The study was led by Professor Martin Thornhill from the University of Sheffield’s School of Clinical Dentistry and was funded by Heart Research,UK and National Institutes for Health,US
A team of international researchers, led by the University of Sheffield, have measured the risk of developing or dying from the life-threatening heart condition infective endocarditis (IE), for people with predisposed heart conditions.
The new study, led by Professor Martin Thornhill from the University of Sheffield’s School of Clinical Dentistry, shows that men were more than twice as likely to develop IE as women and that the risk peaked in young children and the elderly. The research was funded by Heart Research,UK and National Institutes for Health, US.
“Those with artificial or repaired heart valves and certain congenital heart conditions were at much higher risk of developing or dying from IE than the general population,” said Professor Thornhill.

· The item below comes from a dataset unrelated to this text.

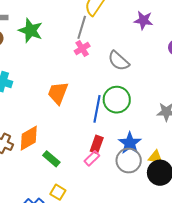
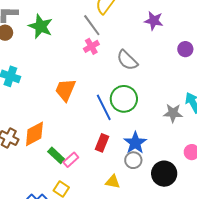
gray line: (82, 27) -> (92, 25), turned -55
blue line: (97, 109) -> (104, 107), turned -40
yellow triangle: (155, 157) -> (113, 182), moved
pink rectangle: (92, 158) -> (71, 160), moved
gray circle: (129, 161) -> (133, 160), size x0.7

“And the risk of developing IE again was even higher in those who previously had IE.”
“Surprisingly, the risk of IE was substantially reduced in those with repaired congenital heart defects although those in whom the repair involved shunts or conduits had a much higher and progressively worsening risk of developing or dying from IE.”

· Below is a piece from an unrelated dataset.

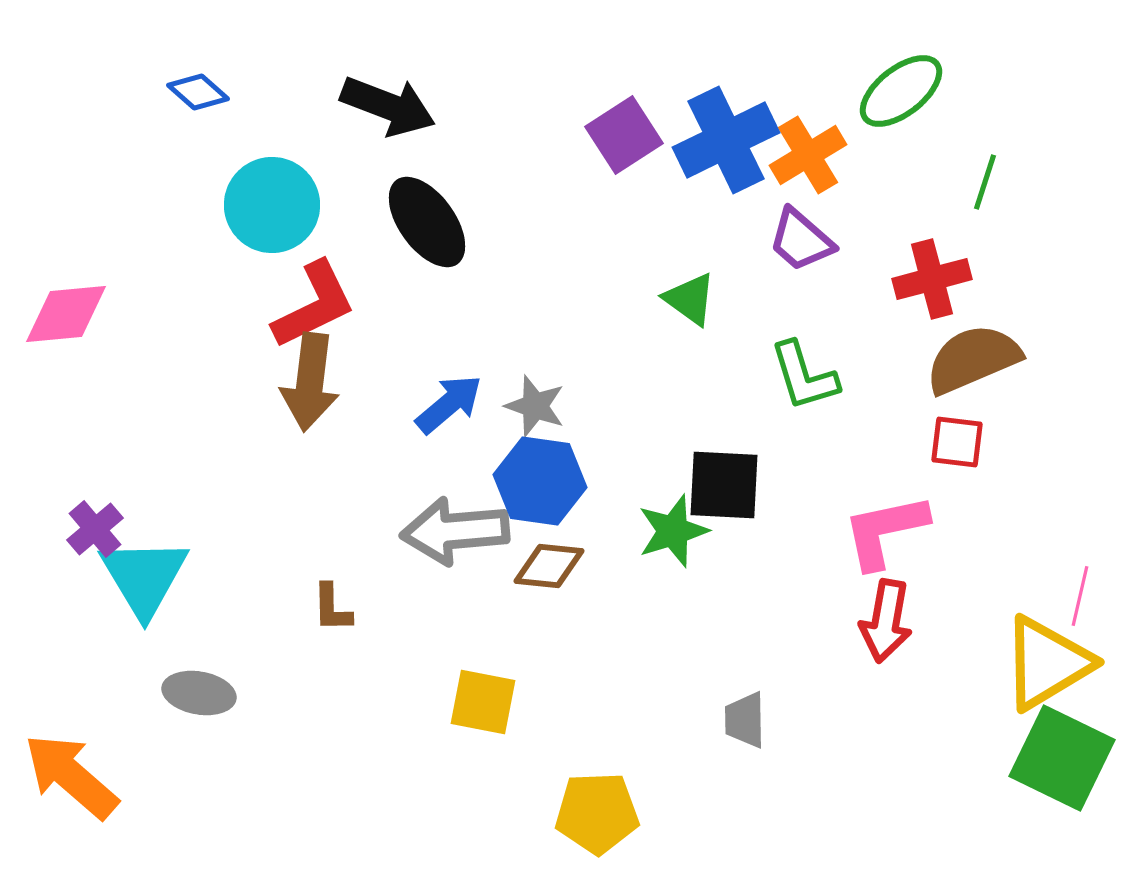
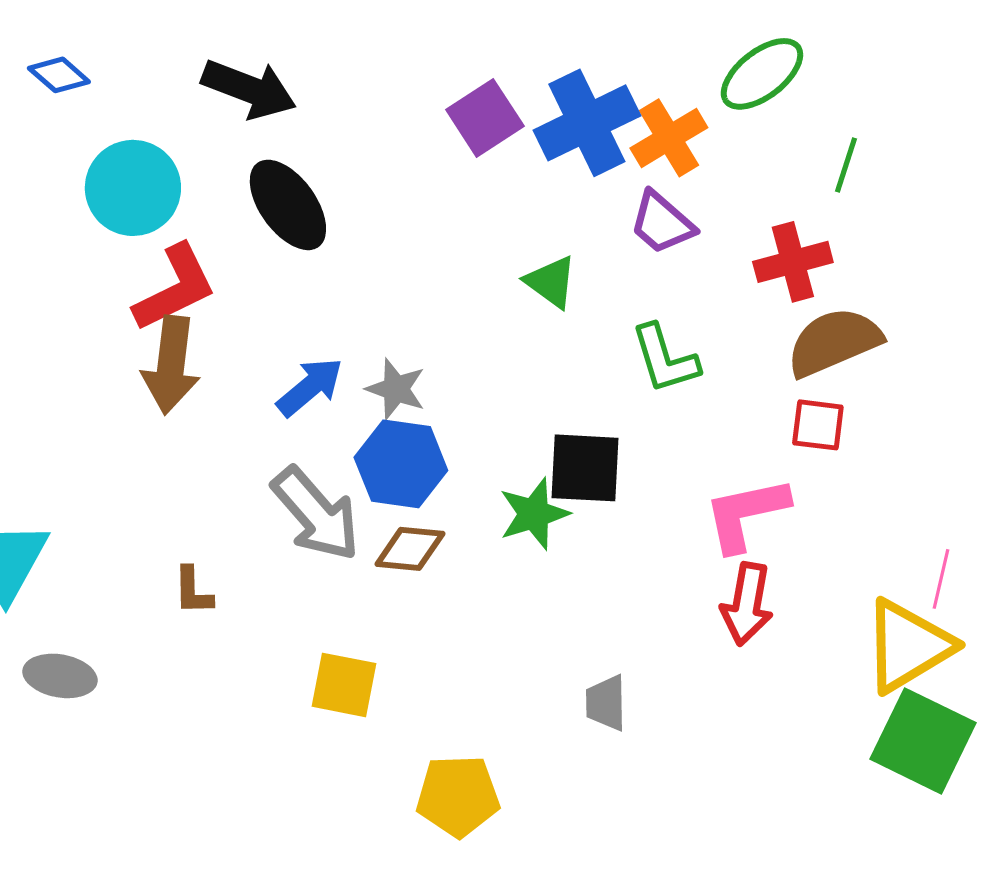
gray arrow: (455, 531) -> (316, 514), turned -126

In recent years there has been an increasing number of people in whom implantable pacemakers and defibrillators have been inserted to treat heart problems and the study showed for the first time that these individuals also have an increased risk of IE.

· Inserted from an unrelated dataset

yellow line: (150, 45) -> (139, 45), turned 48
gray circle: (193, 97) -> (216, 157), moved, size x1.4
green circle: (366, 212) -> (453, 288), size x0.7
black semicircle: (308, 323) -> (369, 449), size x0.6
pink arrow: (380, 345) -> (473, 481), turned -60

IE is a serious heart infection that kills around a third of those who develop it within the first year and causes long-term and serious disability in those who survive.
The findings, published in the European Heart Journal, allow prevention measures to be targeted at those individuals most at risk of developing IE and allow clinicians and patients to better evaluate the risk of this complication before procedures such as artificial heart valves, implanted pacemakers are performed.
These findings may also help international guideline committees to improve their guidance on the prevention of IE and the risks associated with different cardiac procedures.